[GitHub] [arrow-datafusion-python] magarick opened a new issue, #462: User Stories for Interface / Feature Design and Documentation

via GitHub Mon, 21 Aug 2023 18:31:10 -0700


magarick opened a new issue, #462:
URL: https://github.com/apache/arrow-datafusion-python/issues/462


   As discussed in the rust arrow chat, this is a place to chart a way forward 
by collecting examples of both what people do in other libraries and what they 
want to do but can't do easily with current tools. In addition to clarifying 
Python interface requirements, I hope it provides fodder for lower-level 
functions, encourages knowledgeable folks to explain how to do things (which 
can then get documented), and clarifies what is important to what types of 
people and why.

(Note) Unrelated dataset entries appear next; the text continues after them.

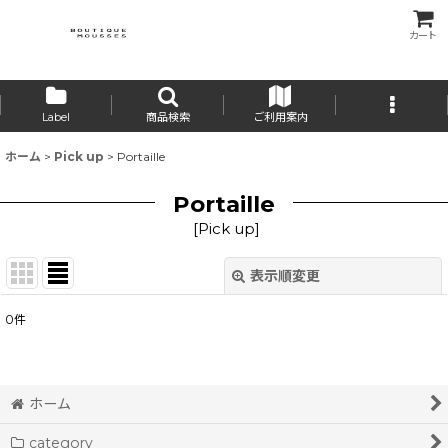
カート
Label
商品検索
ご利用案内
ホーム
>
Pick up
>
Portaille
Portaille
[
Pick up
]
表示順変更
閉じる
0
件
表示数
:
並び順
:
ホーム
category
絞り込む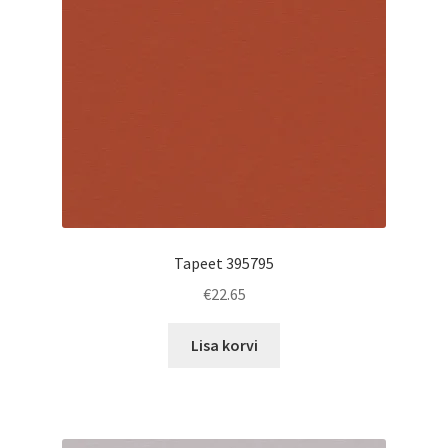
Tapeet 395795
€
22.65
Lisa korvi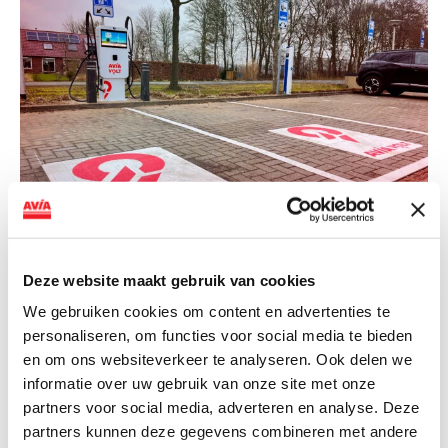
NIEUWS
Deze website maakt gebruik van cookies
AVIA VOLT en Fletcher Hotels starten
We gebruiken cookies om content en advertenties te
landelijke uitrol van DC-
personaliseren, om functies voor social media te bieden
snellaadinfrastructuur
en om ons websiteverkeer te analyseren. Ook delen we
informatie over uw gebruik van onze site met onze
AVIA VOLT en Fletcher Hotels starten landelijke uitrol
partners voor social media, adverteren en analyse. Deze
van DC-snellaadinfrastructuur AVIA VOLT en...
partners kunnen deze gegevens combineren met andere
Lees verder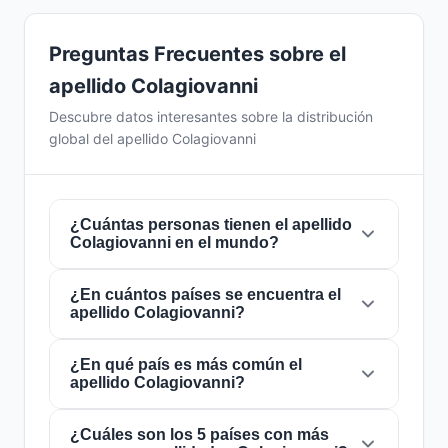
Preguntas Frecuentes sobre el
apellido Colagiovanni
Descubre datos interesantes sobre la distribución
global del apellido Colagiovanni
¿Cuántas personas tienen el apellido
Colagiovanni en el mundo?
¿En cuántos países se encuentra el
Actualmente hay aproximadamente
1.120
apellido Colagiovanni?
personas
con el apellido
Colagiovanni
en
todo el mundo. Esto significa que
aproximadamente 1 de cada
¿En qué país es más común el
7,142,857
El apellido
Colagiovanni
está presente en
10
apellido Colagiovanni?
personas
en el mundo lleva este apellido. Se
países
de todo el mundo. Esto lo clasifica
encuentra presente en
10 países
, lo que refleja
como un apellido de alcance
local
. Su
su distribución global.
presencia en múltiples países indica patrones
¿Cuáles son los 5 países con más
El apellido
Colagiovanni
es más común en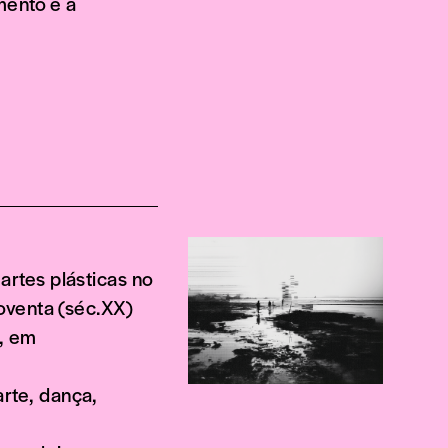
mento e a
rtes plásticas no
oventa (séc.XX)
, em
rte, dança,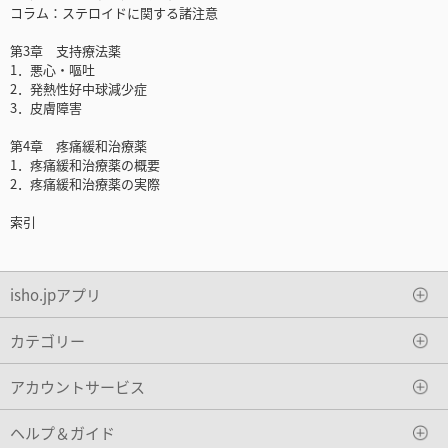
コラム：ステロイドに関する諸注意
第3章 支持療法薬
1．悪心・嘔吐
2．発熱性好中球減少症
3．皮膚障害
第4章 疼痛緩和治療薬
1．疼痛緩和治療薬の概要
2．疼痛緩和治療薬の実際
索引
isho.jpアプリ
カテゴリー
アカウントサービス
ヘルプ＆ガイド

There's a daunting amount of work, but the opportunity and 
potential are tremendous.
   
   For contributors, I'd like to structure this roughly as follows:
   - If it's your first post in this thread, a brief description of your 
background and the types of work you've done/do.
   - Examples of operations on data you think are important. Broadly of the 
form "I can do X in library Y with code sample Z". If it's something that you 
like, consider saying why. If you don't like it, explain how it could be easier 
or clearer.
   - Examples of things you frequently do but have had to implement yourself 
and think should be considered for core operations.
   - OPTIONALLY: Thoughts you have on what's important to a good data frame API 
in a dynamic language.
   
   **OK, now it's my turn to start.**
   My background is in statistics, machine learning, and data science. Most of 
what I do is focused on modeling and analyzing data, though I've done a good 
bit of pipeline and data processing/cleaning too. As such, I place a premium on 
in-memory interactive work (notebooks, rmarkdown, etc.). Partly because of 
this, I think a lot of tools mistake verboseness for clarity, and striving for 
conciseness often helps readability rather than hurting it if done correctly.
   
   I have the most experience with R's `data.table` but I've also used dplyr, 
polars, pandas, and Julia. So here's sampling of a few things I would want in a 
dataframe library in no particular order.
   
   1. Here's an example in `data.table` that shows features I think are both 
good and bad.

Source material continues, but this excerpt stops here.